After finishing journalism school at Columbia, Stewart worked as a reporter in his native Canada, then in China, Hong Kong, and India. While serving as UPI’s South Asia bureau chief, he had his first taste of danger in Afghanistan in 1995. Trying to leave his Kabul hotel one day with a Pakistani translator, the latter was accused of spying and the pair was held at gunpoint by shady government goons for more than 24 hours; eventually they were interrogated and set free. “When I returned to my base in New Delhi,” Stewart writes, “I was high on adrenaline — thrilled to be alive and raring to go on my next assignment.” He changed jobs, taking a pay cut to work as an AP correspondent in Pakistan.

“I began searching out increasingly dangerous assignments,” he writes, “pushing my limits, and testing my mettle under fire.” His compulsion led him next to Vietnam before finally accepting the position in West Africa at the age of 27. The embattled continent provided fuel for both of Stewart’s engines — his dangerlust and his drive to inform the public. “I had to do my job as a reporter,” he says, “and tell the world that these wars that are legacies of the Cold War and the colonial era are still having impact on innocent people.”

What he saw in Africa appalled him. In Ambushed, he tells of maimed children, families brutalized, whole villages razed by warring factions.

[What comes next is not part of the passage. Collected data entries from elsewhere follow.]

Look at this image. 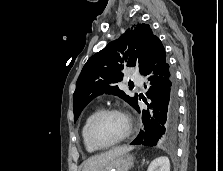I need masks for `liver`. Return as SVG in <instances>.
I'll return each mask as SVG.
<instances>
[{"label":"liver","mask_w":223,"mask_h":171,"mask_svg":"<svg viewBox=\"0 0 223 171\" xmlns=\"http://www.w3.org/2000/svg\"><path fill=\"white\" fill-rule=\"evenodd\" d=\"M131 150V146H121L113 148L112 150H109L103 154L93 156L85 162L82 171H99L117 156L125 154Z\"/></svg>","instance_id":"liver-1"}]
</instances>
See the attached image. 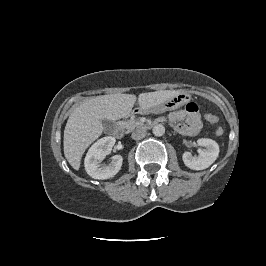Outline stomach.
I'll return each instance as SVG.
<instances>
[{
    "label": "stomach",
    "instance_id": "stomach-1",
    "mask_svg": "<svg viewBox=\"0 0 266 266\" xmlns=\"http://www.w3.org/2000/svg\"><path fill=\"white\" fill-rule=\"evenodd\" d=\"M188 98L189 95L187 93L180 92L179 94L170 98L169 100L151 108L150 111H153L155 113H164L168 110L173 109L174 107L184 104L185 102H187Z\"/></svg>",
    "mask_w": 266,
    "mask_h": 266
}]
</instances>
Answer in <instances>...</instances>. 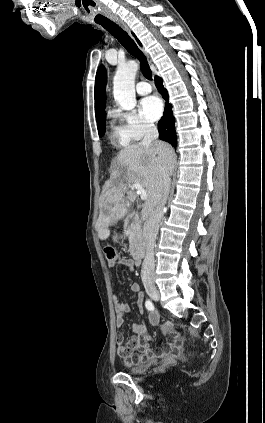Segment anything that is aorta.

He writes of an entire generation lost: children abducted into rebel armies and forced to become soldiers, sex slaves, and human shields. In Sierra Leone, a Nigerian-led coalition military force was trying to oust a junta that had seized power from the elected president in the spring of 1997. The rebel army, the Revolutionary United Front, relied on such ruthless tactics as systematically chopping off civilians’ hands. On top of all this was Stewart’s knowledge that very little of what he was writing — and for which he knew he was risking his life — was being read. His reports were buried in the back pages of faraway newspapers, or not printed at all; editors would tell him their readers just weren’t interested in “anonymous wars in Africa.” This has changed some, says Stewart, since September 11, 2001.

“It’s a typical rule of thumb in journalism that you have to make things local for people to care. Well, the United States now has the most local angle for any conflict in the world. … I think [Americans] understand now why it’s important to know what’s going on in other parts of the world. We can’t turn a blind eye to a place like Pakistan or Afghanistan, because that’s where people like Osama bin Laden are recruiting from.”

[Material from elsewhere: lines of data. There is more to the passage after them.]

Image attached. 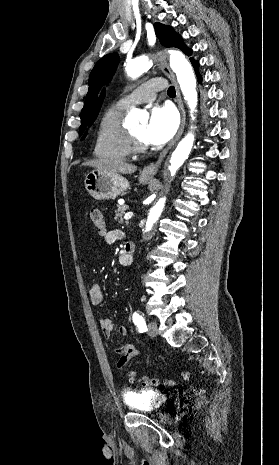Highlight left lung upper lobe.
<instances>
[{"label": "left lung upper lobe", "instance_id": "5c2ea615", "mask_svg": "<svg viewBox=\"0 0 279 465\" xmlns=\"http://www.w3.org/2000/svg\"><path fill=\"white\" fill-rule=\"evenodd\" d=\"M156 36L162 45L166 47H177L185 54L191 55L192 50L187 48L182 38L173 30L172 27L161 23L154 24ZM190 60H194L190 58ZM118 64V55L116 53L107 54L102 57L94 66L89 77V91L87 93L84 107L81 111V126L79 134L81 135L90 119L92 109L101 86L112 78Z\"/></svg>", "mask_w": 279, "mask_h": 465}]
</instances>
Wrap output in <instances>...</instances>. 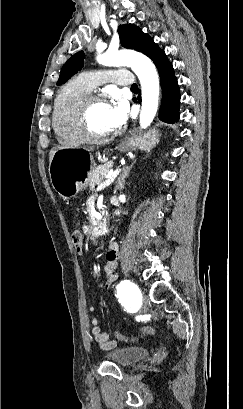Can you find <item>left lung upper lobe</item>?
I'll list each match as a JSON object with an SVG mask.
<instances>
[{"mask_svg": "<svg viewBox=\"0 0 243 409\" xmlns=\"http://www.w3.org/2000/svg\"><path fill=\"white\" fill-rule=\"evenodd\" d=\"M121 45L125 48L142 52L153 60L157 68L168 63L165 52L161 50L148 34L143 33L140 28L132 24L120 25L118 27ZM84 52L74 54L62 67L57 85L65 83L71 76L84 66Z\"/></svg>", "mask_w": 243, "mask_h": 409, "instance_id": "left-lung-upper-lobe-1", "label": "left lung upper lobe"}]
</instances>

After finishing Ambushed, Stewart accepted a Knight fellowship at Stanford, studying the colonial legacy of conflict in Africa. His residence there coincided with the kidnapping and murder of fellow reporter Daniel Pearl, a Stanford grad — a story that lends Stewart’s an even more tragic authority.

Having flirted with front lines all over the world, Stewart now lives in Berkeley. “It just seemed like a very livable city,” he says. “And, after all my experiences, I wanted somewhere comfortable to live. … I sort of need that now.”